How strange it is, today, that after all the bad news about Catholic priests, I have found redemption and the graces of healing and hope in the Catholic Church because of the witness of a priest who I know should never have even been in prison. My friend, Father B told me once that God sometimes uses irony. Only now do I know what this means.
For six years, I have lived in a prison cell of 96 square feet with a man I know without a doubt could never harm another. There can be no secrets in a place like this. Nothing can stay hidden for six years in a prison cell. Most prisoners can’t stand their cell mates and just barely put up with them. G snores a little, but he is a messenger of grace and hope and freedom in the spirit of Saint Maximilian.

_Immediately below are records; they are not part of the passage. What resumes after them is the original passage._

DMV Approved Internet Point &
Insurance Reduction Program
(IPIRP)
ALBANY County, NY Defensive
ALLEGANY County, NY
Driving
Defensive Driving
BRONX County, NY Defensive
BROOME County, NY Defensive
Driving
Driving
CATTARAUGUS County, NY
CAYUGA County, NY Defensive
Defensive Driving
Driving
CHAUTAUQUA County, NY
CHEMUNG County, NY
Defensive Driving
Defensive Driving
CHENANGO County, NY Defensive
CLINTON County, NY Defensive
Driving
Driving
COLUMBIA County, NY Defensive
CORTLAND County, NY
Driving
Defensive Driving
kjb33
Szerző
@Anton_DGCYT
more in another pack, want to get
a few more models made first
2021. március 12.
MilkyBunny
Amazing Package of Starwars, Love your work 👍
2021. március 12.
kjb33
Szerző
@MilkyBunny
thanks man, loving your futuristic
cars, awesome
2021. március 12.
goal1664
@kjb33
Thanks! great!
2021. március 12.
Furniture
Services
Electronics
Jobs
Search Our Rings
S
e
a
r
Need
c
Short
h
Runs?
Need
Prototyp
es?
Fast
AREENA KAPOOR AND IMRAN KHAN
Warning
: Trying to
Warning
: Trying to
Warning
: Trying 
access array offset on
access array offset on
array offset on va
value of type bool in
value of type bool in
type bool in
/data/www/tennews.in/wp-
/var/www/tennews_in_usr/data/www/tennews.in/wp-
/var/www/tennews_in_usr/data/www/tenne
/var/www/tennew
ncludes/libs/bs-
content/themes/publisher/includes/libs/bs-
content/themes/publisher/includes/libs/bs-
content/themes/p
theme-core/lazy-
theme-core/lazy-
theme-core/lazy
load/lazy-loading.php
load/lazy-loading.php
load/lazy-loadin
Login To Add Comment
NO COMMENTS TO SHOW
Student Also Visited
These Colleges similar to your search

In her wonderful book, My Peace I Give You: Healing Sexual Wounds With the Help of the Saints, Dawn Eden has a chapter called “The Love that Radiates.” Dawn Eden is a Jewish convert to the Catholic faith. Early in her conversion she learned that Saint Maximilian Kolbe organized a shelter to protect 3,000 Polish refugees from the Nazis, including 2,000 Jews. “He had risked his life to save people who might very well have been my relatives,” Dawn Eden wrote. She also wrote of how she came to know Saint Maximilian:
“That led me, inevitably, to Mary, because Maximilian never ceased to praise the woman he lovingly called ‘The Immaculata.’ ”
Something happened three months ago that told me how much I have changed inside. Father G was talking on the telephone with our very good friend, Father B. It was after G wrote about our Consecration to Mary in his post, “Behold Your Mother!” Father B said to G, “Be sure to give my blessing to Super Max.” He meant me. When G told me this, I was shocked! I was shocked because I understood it right away to mean my life in friendship with Saint Maximilian Kolbe, my namesake who pointed me to our Blessed Mother, and not a reference to that hell-hole place of suffering that for so many years consumed my life, and contained my self-hatred, and kept it going. By what miracle am I free from that past?

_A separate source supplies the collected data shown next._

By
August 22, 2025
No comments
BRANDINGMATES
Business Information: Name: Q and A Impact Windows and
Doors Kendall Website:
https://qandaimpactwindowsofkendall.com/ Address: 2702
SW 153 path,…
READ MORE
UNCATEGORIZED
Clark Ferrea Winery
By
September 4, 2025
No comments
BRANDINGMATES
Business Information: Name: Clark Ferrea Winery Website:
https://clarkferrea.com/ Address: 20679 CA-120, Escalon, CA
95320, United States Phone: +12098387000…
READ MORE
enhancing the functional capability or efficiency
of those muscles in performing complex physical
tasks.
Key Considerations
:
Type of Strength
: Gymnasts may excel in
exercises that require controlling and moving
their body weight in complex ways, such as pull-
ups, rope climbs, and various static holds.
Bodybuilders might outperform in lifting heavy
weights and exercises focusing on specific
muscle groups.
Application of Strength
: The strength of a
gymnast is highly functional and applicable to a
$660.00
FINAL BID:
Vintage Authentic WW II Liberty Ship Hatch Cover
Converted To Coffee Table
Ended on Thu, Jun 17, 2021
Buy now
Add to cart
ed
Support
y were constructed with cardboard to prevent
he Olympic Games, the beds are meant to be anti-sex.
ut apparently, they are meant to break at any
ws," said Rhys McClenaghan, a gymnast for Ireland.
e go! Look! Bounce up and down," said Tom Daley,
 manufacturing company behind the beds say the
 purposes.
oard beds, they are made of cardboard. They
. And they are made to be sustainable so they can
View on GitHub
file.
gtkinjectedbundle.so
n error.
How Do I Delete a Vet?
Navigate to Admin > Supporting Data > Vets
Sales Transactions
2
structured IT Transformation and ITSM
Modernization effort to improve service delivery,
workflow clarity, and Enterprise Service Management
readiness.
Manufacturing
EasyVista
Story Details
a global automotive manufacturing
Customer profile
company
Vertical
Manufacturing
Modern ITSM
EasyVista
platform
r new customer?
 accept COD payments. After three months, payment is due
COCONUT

Please pray with me this week for the soul of Scott McDowell, and pray with me and Father G that like our friend, Benny, we will grow in courage to always face the world’s denial of Christ by lifting our crosses, and carrying them.
It is no surprise to me that Divine Mercy brought me to the place Saint Maximilian always points to: the Immaculate Heart of Mary, the only place today that I can now call home.